A Word on Interactions and Individual Context
One underappreciated risk is interaction with prescribed medications. Vitamin K affects anticoagulants. St. John’s Wort is a potent inducer of liver enzymes and can reduce the effectiveness of drugs including antidepressants, antiretrovirals, and oral contraceptives. High-dose vitamin E may increase bleeding risk. The popular assumption that natural products are inherently safe ignores basic pharmacology: anything biologically active can interact with other biologically active things.

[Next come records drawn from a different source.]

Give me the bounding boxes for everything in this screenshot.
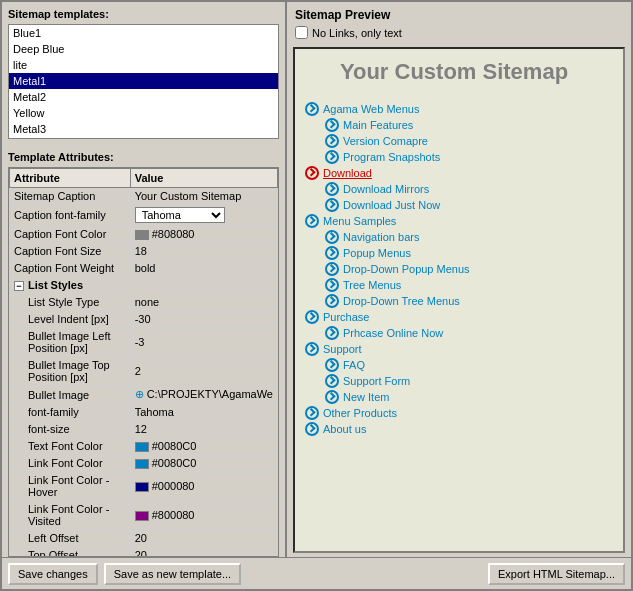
sitemap-bullet-icon (325, 230, 339, 244)
attr-value[interactable]: Tahoma (130, 205, 277, 226)
color-swatch[interactable] (135, 459, 149, 469)
attr-value: 20 (130, 530, 277, 547)
sitemap-bullet-icon (325, 182, 339, 196)
right-panel: Sitemap Preview No Links, only text Your… (287, 2, 631, 557)
list-item: Drop-Down Tree Menus (325, 293, 603, 309)
sitemap-link[interactable]: Program Snapshots (343, 151, 440, 163)
template-item[interactable]: Metal4 (9, 137, 278, 139)
table-row: Link Font Color - Visited#800080 (10, 501, 278, 530)
sitemap-bullet-icon (325, 134, 339, 148)
sitemap-link[interactable]: Other Products (323, 407, 397, 419)
template-item[interactable]: Blue1 (9, 25, 278, 41)
attributes-table: Attribute Value Sitemap CaptionYour Cust… (9, 168, 278, 557)
list-item: Support Form (325, 373, 603, 389)
attr-name: font-family (10, 404, 131, 421)
export-button[interactable]: Export HTML Sitemap... (488, 563, 625, 585)
sitemap-link[interactable]: Download (323, 167, 372, 179)
attr-name: Top Offset (10, 547, 131, 557)
sitemap-link[interactable]: Drop-Down Popup Menus (343, 263, 470, 275)
sitemap-link[interactable]: Drop-Down Tree Menus (343, 295, 460, 307)
color-swatch[interactable] (135, 482, 149, 492)
attr-name: Caption Font Color (10, 226, 131, 243)
sitemap-link[interactable]: Tree Menus (343, 279, 401, 291)
templates-section-title: Sitemap templates: (2, 2, 285, 24)
file-icon[interactable]: ⊕ (135, 388, 144, 400)
sitemap-bullet-icon (325, 118, 339, 132)
col-value: Value (130, 169, 277, 188)
font-family-select[interactable]: Tahoma (135, 207, 225, 223)
sitemap-link[interactable]: Main Features (343, 119, 413, 131)
template-item[interactable]: Metal3 (9, 121, 278, 137)
bottom-bar: Save changes Save as new template... Exp… (2, 557, 631, 589)
table-row: Caption font-familyTahoma (10, 205, 278, 226)
template-item[interactable]: Metal2 (9, 89, 278, 105)
list-item: Popup Menus (325, 245, 603, 261)
sitemap-link[interactable]: Prhcase Online Now (343, 327, 443, 339)
top-area: Sitemap templates: Blue1Deep BlueliteMet… (2, 2, 631, 557)
no-links-checkbox[interactable] (295, 26, 308, 39)
sitemap-title: Your Custom Sitemap (305, 59, 603, 85)
attr-value: 2 (130, 357, 277, 386)
sitemap-bullet-icon (325, 278, 339, 292)
attr-name: Caption font-family (10, 205, 131, 226)
preview-title: Sitemap Preview (295, 8, 623, 22)
sitemap-link[interactable]: Version Comapre (343, 135, 428, 147)
table-row: Left Offset20 (10, 530, 278, 547)
sitemap-bullet-icon (325, 358, 339, 372)
sitemap-preview-content: Your Custom Sitemap Agama Web MenusMain … (295, 49, 623, 447)
preview-area[interactable]: Your Custom Sitemap Agama Web MenusMain … (293, 47, 625, 553)
sitemap-link[interactable]: Navigation bars (343, 231, 419, 243)
table-row: Text Font Color#0080C0 (10, 438, 278, 455)
templates-list[interactable]: Blue1Deep BlueliteMetal1Metal2YellowMeta… (8, 24, 279, 139)
sitemap-link[interactable]: Download Just Now (343, 199, 440, 211)
attr-value: -30 (130, 311, 277, 328)
attr-value: Your Custom Sitemap (130, 188, 277, 205)
sitemap-bullet-icon (305, 422, 319, 436)
attr-name: Link Font Color - Visited (10, 501, 131, 530)
list-item: Program Snapshots (325, 149, 603, 165)
color-swatch[interactable] (135, 230, 149, 240)
sitemap-bullet-icon (325, 374, 339, 388)
sitemap-bullet-icon (325, 198, 339, 212)
group-header-list-styles[interactable]: −List Styles (10, 277, 278, 294)
sitemap-link[interactable]: Agama Web Menus (323, 103, 419, 115)
sitemap-bullet-icon (325, 294, 339, 308)
list-item: Purchase (305, 309, 603, 325)
color-swatch[interactable] (135, 511, 149, 521)
sitemap-link[interactable]: Download Mirrors (343, 183, 429, 195)
table-row: font-size12 (10, 421, 278, 438)
save-button[interactable]: Save changes (8, 563, 98, 585)
expand-list-styles-icon[interactable]: − (14, 281, 24, 291)
attr-name: Link Font Color - Hover (10, 472, 131, 501)
sitemap-bullet-icon (305, 102, 319, 116)
table-row: Bullet Image⊕C:\PROJEKTY\AgamaWe (10, 386, 278, 404)
sitemap-link[interactable]: Support Form (343, 375, 410, 387)
template-item[interactable]: Metal1 (9, 73, 278, 89)
sitemap-link[interactable]: Support (323, 343, 362, 355)
attr-value: #800080 (130, 501, 277, 530)
list-item: Download (305, 165, 603, 181)
attr-name: Bullet Image (10, 386, 131, 404)
template-item[interactable]: Yellow (9, 105, 278, 121)
template-item[interactable]: lite (9, 57, 278, 73)
list-item: About us (305, 421, 603, 437)
sitemap-link[interactable]: FAQ (343, 359, 365, 371)
sitemap-link[interactable]: About us (323, 423, 366, 435)
template-item[interactable]: Deep Blue (9, 41, 278, 57)
list-item: FAQ (325, 357, 603, 373)
attr-value[interactable]: #808080 (130, 226, 277, 243)
sitemap-link[interactable]: Purchase (323, 311, 369, 323)
list-item: Version Comapre (325, 133, 603, 149)
attributes-table-wrapper[interactable]: Attribute Value Sitemap CaptionYour Cust… (8, 167, 279, 557)
attr-name: Caption Font Weight (10, 260, 131, 277)
save-new-button[interactable]: Save as new template... (104, 563, 241, 585)
table-row: Level Indent [px]-30 (10, 311, 278, 328)
sitemap-link[interactable]: New Item (343, 391, 389, 403)
table-row: Top Offset20 (10, 547, 278, 557)
sitemap-link[interactable]: Menu Samples (323, 215, 396, 227)
attr-value: none (130, 294, 277, 311)
attr-name: List Style Type (10, 294, 131, 311)
attr-value: 20 (130, 547, 277, 557)
color-swatch[interactable] (135, 442, 149, 452)
sitemap-link[interactable]: Popup Menus (343, 247, 411, 259)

This is where the conversation with a clinician earns its place. The goal of this article is not to produce a shopping list or a blacklist but to build the kind of background that makes a conversation with a doctor or registered dietitian more productive. If you are considering a supplement for a specific reason, knowing what the evidence actually shows — and what questions to ask — is far more valuable than the back of a bottle.
The Bottom Line
The supplement industry occupies an unusual regulatory space: it sells products that look like medicine, make claims adjacent to medicine, but is required to prove almost none of it before taking your money. That does not mean nothing in the aisle works. It means the burden of inquiry falls on the consumer in a way it does not with prescription drugs. A small number of supplements have earned their place in the evidence base for specific people in specific circumstances. Most have not. The difference is knowable, and knowing it is worth more than any capsule.